How long can a threat actor live inside your network before anyone notices? In the case of Cisco SD-WAN, the answer was two and a half years. HN64 covers two separate CVSS 10.0 vulnerabilities, a jailbroken AI chatbot used to steal 195 million government records, North Korean hackers jumping air-gapped networks via USB and Ruby, and a phishing platform that makes MFA essentially useless.
Stories Covered
Cisco SD-WAN CVSS 10.0: Exploited Since 2023
CVE-2026-20127 is a perfect-score authentication bypass in Cisco Catalyst SD-WAN (vManage). A state-sponsored actor had been quietly exploiting it since 2023 — two and a half years — before a Five Eyes joint intelligence operation (all five countries) uncovered what was happening. Compromising the SD-WAN controller means sitting in the brain of an entire organization network: every office, data center, and cloud connection runs through it.
Second CVSS 10.0: Dell Critical Vulnerability
A second perfect-score vulnerability in Dell enterprise infrastructure rounded out an episode where two separate CVSS 10.0 flaws were in active exploitation simultaneously — a rare and alarming combination requiring immediate attention from any affected organization.
AI Chatbot Jailbroken to Steal 195 Million Government Records
An AI chatbot was jailbroken and leveraged to exfiltrate 195 million government records. The attack bypassed standard guardrails through prompt manipulation, then used the model as a pivot point to access and exfiltrate sensitive data — a concrete case of AI becoming an attack surface rather than just a tool.
ScarCruft Jumps Air Gaps via USB and Ruby Runtime
North Korean group ScarCruft developed a technique to jump air-gapped networks using infected USB drives paired with a portable Ruby runtime. When plugged into an isolated machine, the Ruby interpreter executes malicious scripts without needing to install anything — bypassing one of the most trusted isolation mechanisms in high-security environments.

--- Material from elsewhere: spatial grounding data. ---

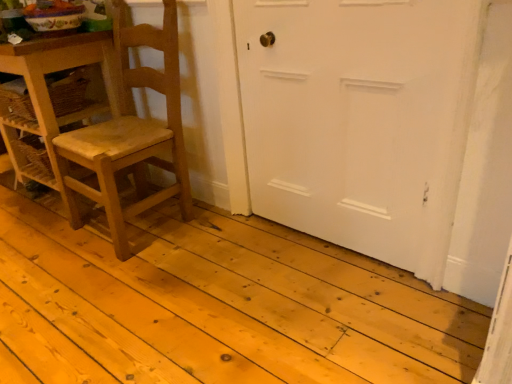 Locate an element on the screen. This screenshot has height=384, width=512. free space in front of white matte door at center is located at coordinates (330, 307). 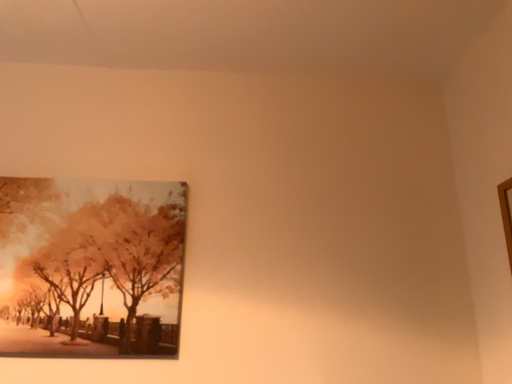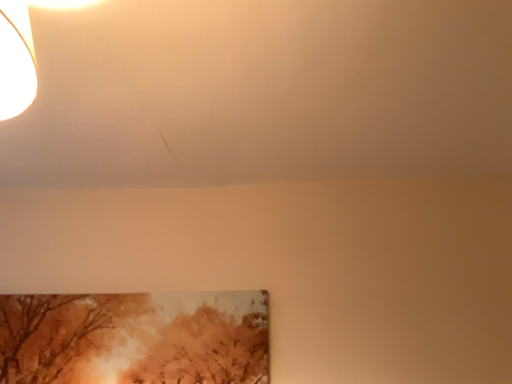 Question: How did the camera likely rotate when shooting the video?

Choices:
 (A) rotated right
 (B) rotated left

Answer: (B) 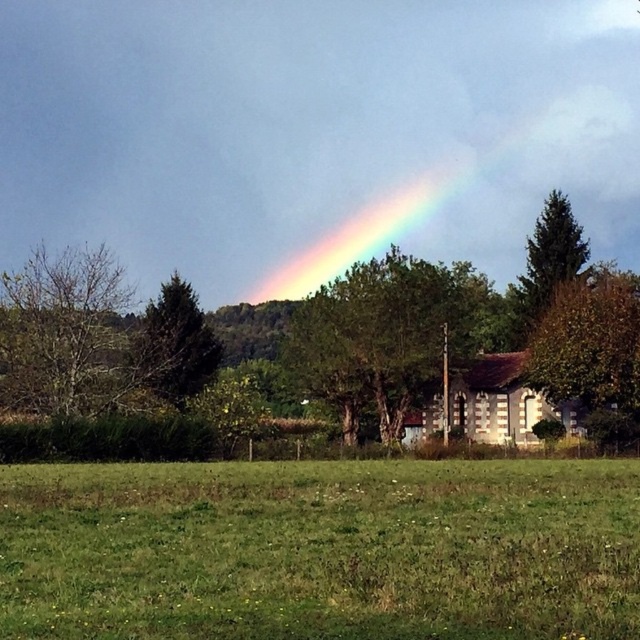 Consider the image. You are a gardener who wants to plant a new flower bed. You have a choice between the green grass at lower center and the area near the brown textured tree at right. Which location would be better for planting if you want your flowers to grow taller?

The area near the brown textured tree at right would be better for planting flowers if you want them to grow taller because the green grass at lower center has lesser height compared to the brown textured tree at right, indicating that the tree area might have richer soil or better conditions for growth.

You are standing in the middle of the field and see the green grass at lower center and the green matte tree at left. Which object is positioned to the right of the other?

The green grass at lower center is to the right of the green matte tree at left. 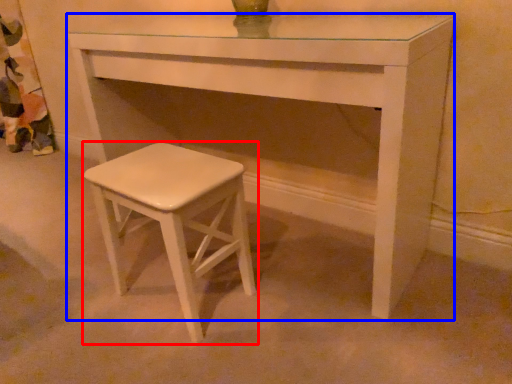 Question: Which object appears closest to the camera in this image, stool (highlighted by a red box) or table (highlighted by a blue box)?

Choices:
 (A) stool
 (B) table

Answer: (B) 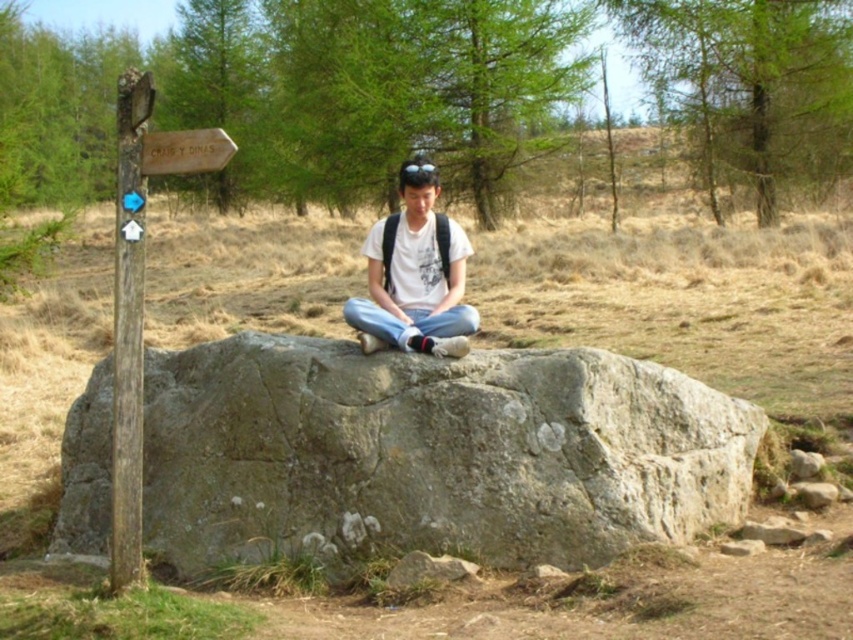 Locate an element on the screen. The image size is (853, 640). gray rough boulder at center is located at coordinates tap(431, 452).

Based on the photo, between gray rough boulder at center and white matte t-shirt at center, which one is positioned higher?

Positioned higher is white matte t-shirt at center.

Which is in front, point (149, 394) or point (450, 262)?

Point (450, 262)

Find the location of a particular element. This screenshot has height=640, width=853. gray rough boulder at center is located at coordinates (431, 452).

Can you confirm if gray rough boulder at center is bigger than wooden post at left?

Yes, gray rough boulder at center is bigger than wooden post at left.

Is gray rough boulder at center shorter than wooden post at left?

Indeed, gray rough boulder at center has a lesser height compared to wooden post at left.

Identify the location of gray rough boulder at center. (431, 452).

Does white matte t-shirt at center have a lesser height compared to wooden post at left?

Correct, white matte t-shirt at center is not as tall as wooden post at left.

From the picture: Can you confirm if white matte t-shirt at center is smaller than wooden post at left?

No, white matte t-shirt at center is not smaller than wooden post at left.

Image resolution: width=853 pixels, height=640 pixels. In order to click on white matte t-shirt at center in this screenshot , I will do `click(415, 275)`. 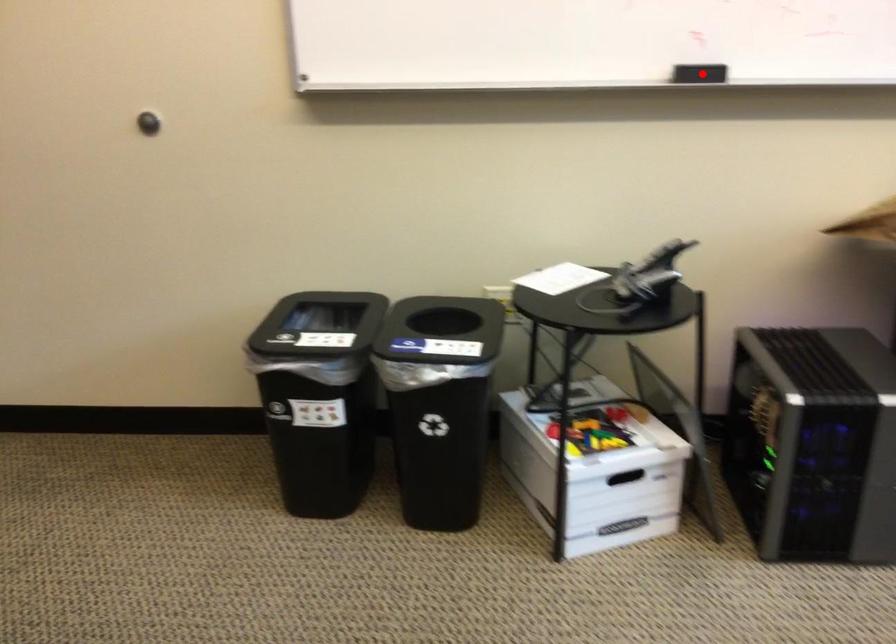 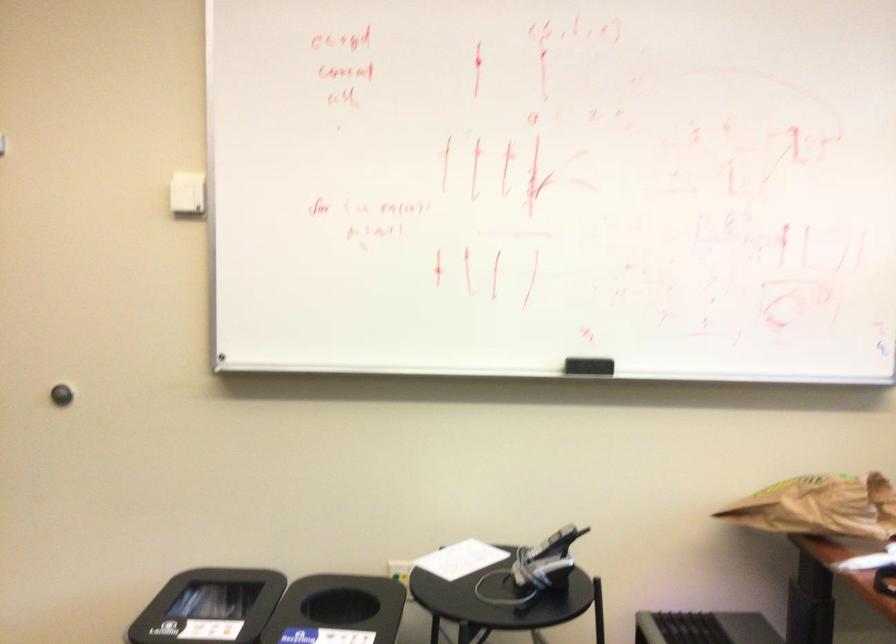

Phishing Platform That Defeats MFA
A sophisticated phishing-as-a-service platform emerged that renders multi-factor authentication essentially useless through real-time session token interception. The platform acts as a transparent proxy between the victim and the legitimate site, capturing the session cookie the moment authentication completes and replaying it before the victim notices anything wrong.